Directions for this task » Tell how many lines in the data below contain "أعلى", using one number as the whole reply.

__________________________________________________

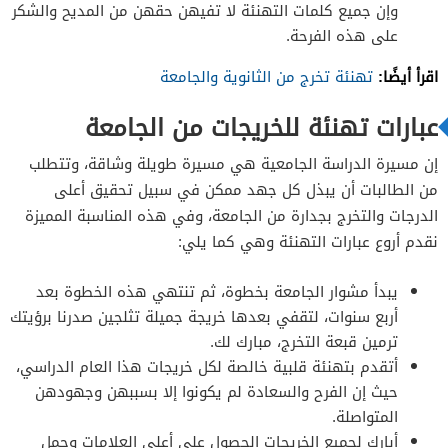
وإن جميع كلمات التهنئة لا تفيهن حقهن من المديح والشكر
على هذه الفرحة.
اقرأ أيضًا:
تهنئة تخرج من الثانوية والجامعة
عبارات تهنئة للخريجات من الجامعة
إن مسيرة الدراسة الجامعية هي مسيرة طويلة وشاقة، وتتطلب
من الطالبات أن يبذل كل جهد ممكن في سبيل تحقيق أعلى
الدرجات والتخرج بجدارة من الجامعة، وفي هذه المناسبة المميزة
نقدم أروع عبارات التهنئة وهي كما يلي:
يبدأ مشوار الجامعة بخطوة، ثم تنتهي هذه الخطوة بعد
أربع سنوات، لتقفي بعدها خريجة جميلة تثلجين صدرنا برؤيتك
ترمين قبعة التخرج، مبارك لك.
أتقدم بتهنئة قلبية خالصة لكل خريجات هذا العام الدراسي،
حيث إن الفرح والسعادة لم يكونوا إلا بسببهن وجهودهن
المتواصلة.
أبارك لجميع الخريجات الحصول على أعلى العلامات وحمل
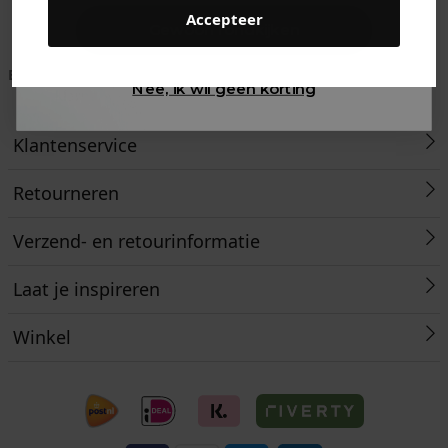
Accepteer
Gewoon rondkijken
Betaal achteraf met
Voor 23:59 besteld
Klanten beoordelen
Nee, ik wil geen korting
Klarna
is morgen in huis!*
ons met een 9,6!
Klantenservice
Retourneren
Verzend- en retourinformatie
Laat je inspireren
Winkel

__________________________________________________

Written answer » 2